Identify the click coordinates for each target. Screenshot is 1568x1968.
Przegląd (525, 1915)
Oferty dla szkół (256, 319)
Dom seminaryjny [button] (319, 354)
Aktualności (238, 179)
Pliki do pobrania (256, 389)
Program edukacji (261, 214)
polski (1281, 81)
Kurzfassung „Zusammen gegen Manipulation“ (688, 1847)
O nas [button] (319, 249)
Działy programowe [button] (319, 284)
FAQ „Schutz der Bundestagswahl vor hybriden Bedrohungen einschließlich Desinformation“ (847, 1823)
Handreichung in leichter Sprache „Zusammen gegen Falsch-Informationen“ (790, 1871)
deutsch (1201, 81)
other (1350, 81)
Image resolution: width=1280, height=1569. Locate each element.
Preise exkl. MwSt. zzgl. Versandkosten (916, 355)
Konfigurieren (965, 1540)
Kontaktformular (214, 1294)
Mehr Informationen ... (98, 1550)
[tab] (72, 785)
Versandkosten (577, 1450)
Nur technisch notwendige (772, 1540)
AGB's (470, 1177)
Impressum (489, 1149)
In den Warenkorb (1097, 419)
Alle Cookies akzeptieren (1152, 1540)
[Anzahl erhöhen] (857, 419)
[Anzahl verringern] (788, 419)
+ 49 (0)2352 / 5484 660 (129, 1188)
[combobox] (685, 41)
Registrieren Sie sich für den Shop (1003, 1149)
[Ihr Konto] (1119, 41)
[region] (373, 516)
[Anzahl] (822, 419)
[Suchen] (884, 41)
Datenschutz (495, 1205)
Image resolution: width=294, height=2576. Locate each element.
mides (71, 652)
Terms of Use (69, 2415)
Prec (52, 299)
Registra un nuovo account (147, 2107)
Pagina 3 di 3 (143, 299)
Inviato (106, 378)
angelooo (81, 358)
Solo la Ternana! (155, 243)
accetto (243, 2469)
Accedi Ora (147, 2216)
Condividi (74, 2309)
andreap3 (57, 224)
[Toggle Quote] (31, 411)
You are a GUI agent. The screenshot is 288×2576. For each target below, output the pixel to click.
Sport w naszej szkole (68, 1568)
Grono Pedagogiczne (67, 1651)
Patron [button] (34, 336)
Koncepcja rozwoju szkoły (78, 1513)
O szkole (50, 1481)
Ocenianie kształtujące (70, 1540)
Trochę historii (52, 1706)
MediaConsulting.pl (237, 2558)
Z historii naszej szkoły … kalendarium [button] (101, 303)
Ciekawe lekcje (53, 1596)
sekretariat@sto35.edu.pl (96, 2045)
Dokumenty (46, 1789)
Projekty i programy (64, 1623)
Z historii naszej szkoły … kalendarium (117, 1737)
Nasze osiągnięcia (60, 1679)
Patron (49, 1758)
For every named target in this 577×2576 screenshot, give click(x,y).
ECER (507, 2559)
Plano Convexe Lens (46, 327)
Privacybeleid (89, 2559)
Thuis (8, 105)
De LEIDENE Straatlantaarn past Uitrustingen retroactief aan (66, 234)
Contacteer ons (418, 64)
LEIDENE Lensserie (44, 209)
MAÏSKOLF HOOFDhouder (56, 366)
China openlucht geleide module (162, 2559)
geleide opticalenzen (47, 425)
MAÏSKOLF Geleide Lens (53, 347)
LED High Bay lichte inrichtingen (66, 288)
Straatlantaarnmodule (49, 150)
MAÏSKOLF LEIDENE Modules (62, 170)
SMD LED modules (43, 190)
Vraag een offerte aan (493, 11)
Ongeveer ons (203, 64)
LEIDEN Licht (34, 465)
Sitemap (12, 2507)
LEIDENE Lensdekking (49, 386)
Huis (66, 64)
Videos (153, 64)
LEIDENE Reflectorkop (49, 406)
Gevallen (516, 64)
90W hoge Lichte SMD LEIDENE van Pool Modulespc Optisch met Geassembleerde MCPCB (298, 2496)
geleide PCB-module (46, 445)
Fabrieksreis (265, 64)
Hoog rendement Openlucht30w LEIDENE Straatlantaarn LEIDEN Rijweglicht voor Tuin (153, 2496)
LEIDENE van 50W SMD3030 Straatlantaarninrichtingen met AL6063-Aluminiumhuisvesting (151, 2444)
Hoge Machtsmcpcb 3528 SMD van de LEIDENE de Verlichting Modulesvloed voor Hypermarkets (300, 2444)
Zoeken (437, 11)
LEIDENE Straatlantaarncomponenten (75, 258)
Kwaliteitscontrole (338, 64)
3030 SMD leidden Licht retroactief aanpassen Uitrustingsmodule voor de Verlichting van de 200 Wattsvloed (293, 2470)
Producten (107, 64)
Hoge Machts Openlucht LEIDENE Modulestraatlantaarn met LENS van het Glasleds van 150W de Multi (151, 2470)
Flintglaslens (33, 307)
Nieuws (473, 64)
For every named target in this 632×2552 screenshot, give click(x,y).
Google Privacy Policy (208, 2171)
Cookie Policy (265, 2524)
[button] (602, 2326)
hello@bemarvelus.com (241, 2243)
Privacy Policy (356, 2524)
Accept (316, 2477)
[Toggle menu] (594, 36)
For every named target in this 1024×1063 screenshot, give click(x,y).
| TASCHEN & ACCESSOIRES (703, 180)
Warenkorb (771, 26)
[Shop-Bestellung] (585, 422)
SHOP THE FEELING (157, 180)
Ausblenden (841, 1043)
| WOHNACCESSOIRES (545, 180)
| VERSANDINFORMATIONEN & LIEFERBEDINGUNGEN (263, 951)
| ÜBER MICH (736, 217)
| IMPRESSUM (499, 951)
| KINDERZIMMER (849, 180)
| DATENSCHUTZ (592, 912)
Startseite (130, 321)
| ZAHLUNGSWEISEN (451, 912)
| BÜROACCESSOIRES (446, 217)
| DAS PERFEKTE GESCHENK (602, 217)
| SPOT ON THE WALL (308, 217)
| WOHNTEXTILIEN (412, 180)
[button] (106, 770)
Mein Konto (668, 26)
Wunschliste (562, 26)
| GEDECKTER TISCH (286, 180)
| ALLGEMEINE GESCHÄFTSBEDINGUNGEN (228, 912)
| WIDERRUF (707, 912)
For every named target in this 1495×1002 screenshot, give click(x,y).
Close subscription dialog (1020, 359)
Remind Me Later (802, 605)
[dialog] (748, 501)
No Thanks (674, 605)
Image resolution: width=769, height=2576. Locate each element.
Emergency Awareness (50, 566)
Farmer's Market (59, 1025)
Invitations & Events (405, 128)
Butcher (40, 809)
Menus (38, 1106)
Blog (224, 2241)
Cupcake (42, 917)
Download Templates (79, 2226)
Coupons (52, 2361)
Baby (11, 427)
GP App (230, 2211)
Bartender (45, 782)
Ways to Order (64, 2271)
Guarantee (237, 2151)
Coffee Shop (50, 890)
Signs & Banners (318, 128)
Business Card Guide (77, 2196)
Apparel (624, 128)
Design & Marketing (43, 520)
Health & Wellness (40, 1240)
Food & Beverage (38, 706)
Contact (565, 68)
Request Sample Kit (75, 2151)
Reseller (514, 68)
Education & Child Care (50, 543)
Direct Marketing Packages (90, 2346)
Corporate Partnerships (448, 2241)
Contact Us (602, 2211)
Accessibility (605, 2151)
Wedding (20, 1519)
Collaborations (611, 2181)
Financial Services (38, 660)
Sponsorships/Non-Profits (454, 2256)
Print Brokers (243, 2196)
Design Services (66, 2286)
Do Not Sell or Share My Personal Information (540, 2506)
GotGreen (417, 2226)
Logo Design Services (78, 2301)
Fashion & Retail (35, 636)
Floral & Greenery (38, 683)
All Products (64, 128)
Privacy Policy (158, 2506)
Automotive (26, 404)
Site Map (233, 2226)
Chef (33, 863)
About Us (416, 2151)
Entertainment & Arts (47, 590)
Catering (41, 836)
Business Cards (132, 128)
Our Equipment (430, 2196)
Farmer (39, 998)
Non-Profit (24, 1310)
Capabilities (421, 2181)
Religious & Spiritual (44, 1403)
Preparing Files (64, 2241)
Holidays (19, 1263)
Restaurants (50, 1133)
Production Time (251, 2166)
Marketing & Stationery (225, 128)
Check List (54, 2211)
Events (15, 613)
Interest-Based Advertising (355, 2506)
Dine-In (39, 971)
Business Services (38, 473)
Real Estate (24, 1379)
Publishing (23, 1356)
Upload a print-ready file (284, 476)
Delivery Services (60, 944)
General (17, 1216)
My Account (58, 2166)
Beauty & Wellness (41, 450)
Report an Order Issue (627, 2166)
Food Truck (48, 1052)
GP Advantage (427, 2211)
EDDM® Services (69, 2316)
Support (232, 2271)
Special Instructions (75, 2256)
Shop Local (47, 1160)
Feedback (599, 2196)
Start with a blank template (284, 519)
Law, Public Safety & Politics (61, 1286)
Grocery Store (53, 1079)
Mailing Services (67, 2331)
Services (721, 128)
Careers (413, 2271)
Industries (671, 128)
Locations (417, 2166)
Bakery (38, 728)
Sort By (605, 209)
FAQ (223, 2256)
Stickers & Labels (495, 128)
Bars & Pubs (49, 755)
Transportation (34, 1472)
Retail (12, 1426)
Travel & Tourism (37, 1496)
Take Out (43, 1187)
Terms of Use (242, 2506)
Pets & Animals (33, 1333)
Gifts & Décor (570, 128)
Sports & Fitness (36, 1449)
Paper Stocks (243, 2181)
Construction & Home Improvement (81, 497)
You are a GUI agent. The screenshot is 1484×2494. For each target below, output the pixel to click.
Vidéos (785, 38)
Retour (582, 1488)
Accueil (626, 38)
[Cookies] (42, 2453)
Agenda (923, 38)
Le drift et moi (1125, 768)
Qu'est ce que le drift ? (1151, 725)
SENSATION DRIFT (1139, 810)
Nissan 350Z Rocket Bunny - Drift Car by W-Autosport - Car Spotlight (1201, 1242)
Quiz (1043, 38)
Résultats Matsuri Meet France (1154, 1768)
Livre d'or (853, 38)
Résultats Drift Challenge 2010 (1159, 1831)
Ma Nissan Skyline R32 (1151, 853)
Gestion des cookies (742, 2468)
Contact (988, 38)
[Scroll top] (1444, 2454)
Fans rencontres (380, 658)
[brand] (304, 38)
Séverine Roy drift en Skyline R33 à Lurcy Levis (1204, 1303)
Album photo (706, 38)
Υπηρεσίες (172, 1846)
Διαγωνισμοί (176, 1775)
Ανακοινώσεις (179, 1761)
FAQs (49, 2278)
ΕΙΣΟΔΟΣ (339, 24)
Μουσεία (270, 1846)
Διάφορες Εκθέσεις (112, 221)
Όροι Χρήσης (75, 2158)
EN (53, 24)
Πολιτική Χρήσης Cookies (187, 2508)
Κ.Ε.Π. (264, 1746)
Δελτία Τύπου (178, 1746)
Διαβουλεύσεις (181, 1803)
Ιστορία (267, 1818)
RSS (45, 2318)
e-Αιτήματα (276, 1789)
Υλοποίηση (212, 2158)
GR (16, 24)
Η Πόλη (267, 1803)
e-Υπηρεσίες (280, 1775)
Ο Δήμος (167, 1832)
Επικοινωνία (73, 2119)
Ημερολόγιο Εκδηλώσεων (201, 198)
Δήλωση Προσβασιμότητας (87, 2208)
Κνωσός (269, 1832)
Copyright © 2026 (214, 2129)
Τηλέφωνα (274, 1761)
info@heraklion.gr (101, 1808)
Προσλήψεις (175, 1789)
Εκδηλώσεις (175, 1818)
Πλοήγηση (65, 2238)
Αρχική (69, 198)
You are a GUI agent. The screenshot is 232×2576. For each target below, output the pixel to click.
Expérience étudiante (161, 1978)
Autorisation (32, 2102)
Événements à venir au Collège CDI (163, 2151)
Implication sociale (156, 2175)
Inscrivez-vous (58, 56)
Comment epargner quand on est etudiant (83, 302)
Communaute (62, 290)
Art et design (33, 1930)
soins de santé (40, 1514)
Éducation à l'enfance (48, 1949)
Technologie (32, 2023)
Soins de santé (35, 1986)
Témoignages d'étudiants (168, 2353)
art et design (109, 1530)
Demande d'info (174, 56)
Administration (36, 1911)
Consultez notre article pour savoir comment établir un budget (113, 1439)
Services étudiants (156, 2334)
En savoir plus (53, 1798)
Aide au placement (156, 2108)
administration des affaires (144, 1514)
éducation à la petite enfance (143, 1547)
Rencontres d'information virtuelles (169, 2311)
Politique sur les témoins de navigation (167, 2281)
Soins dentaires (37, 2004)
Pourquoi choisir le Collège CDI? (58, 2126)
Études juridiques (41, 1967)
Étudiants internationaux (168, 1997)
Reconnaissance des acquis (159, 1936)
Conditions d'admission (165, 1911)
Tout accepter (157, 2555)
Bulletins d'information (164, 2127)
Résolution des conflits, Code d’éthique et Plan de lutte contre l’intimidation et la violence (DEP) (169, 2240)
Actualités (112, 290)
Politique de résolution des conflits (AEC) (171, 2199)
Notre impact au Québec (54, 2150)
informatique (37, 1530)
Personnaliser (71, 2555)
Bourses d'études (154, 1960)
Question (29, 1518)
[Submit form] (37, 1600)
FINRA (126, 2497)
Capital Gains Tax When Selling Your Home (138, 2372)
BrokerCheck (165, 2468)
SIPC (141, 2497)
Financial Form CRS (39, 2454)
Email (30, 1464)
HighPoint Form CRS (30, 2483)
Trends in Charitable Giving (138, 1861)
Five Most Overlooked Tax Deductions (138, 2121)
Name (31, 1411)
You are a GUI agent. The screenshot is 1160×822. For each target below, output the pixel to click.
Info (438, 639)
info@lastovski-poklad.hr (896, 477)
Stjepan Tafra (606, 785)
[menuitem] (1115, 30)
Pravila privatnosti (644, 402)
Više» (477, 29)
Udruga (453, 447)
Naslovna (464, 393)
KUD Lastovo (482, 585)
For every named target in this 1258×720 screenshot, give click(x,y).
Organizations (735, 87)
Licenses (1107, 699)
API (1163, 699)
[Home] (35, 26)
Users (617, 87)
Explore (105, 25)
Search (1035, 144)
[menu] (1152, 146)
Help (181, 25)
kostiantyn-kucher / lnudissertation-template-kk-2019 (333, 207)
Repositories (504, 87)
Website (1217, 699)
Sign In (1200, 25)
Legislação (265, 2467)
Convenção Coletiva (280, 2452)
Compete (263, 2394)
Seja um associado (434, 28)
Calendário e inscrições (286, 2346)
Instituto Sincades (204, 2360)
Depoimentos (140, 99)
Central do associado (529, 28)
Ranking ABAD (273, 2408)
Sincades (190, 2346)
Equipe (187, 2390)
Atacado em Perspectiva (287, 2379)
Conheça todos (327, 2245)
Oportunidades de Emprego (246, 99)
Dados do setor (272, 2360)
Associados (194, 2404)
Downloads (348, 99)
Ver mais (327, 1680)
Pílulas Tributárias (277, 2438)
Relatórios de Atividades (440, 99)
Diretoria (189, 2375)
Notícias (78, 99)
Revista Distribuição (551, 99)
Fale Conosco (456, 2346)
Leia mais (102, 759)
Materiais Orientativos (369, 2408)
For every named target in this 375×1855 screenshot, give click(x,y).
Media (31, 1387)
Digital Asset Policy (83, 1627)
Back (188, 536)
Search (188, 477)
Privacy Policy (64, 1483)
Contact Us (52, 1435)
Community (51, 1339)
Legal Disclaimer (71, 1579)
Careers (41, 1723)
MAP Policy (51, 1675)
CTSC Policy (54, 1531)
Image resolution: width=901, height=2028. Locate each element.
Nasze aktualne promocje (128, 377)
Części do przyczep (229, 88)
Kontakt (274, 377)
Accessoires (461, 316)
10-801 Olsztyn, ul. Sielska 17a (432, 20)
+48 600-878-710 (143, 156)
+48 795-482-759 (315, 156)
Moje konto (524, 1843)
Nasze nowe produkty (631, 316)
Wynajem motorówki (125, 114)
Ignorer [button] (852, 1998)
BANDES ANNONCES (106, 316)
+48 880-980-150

• _DIRECTIONS FOR THIS TASK_
Look for the word "szkoły" in the listing above, and copy every line where you find it.

• _RESULT OF THIS TASK_
Koncepcja rozwoju szkoły (78, 1513)
Z historii naszej szkoły … kalendarium [button] (101, 303)
Z historii naszej szkoły … kalendarium (117, 1737)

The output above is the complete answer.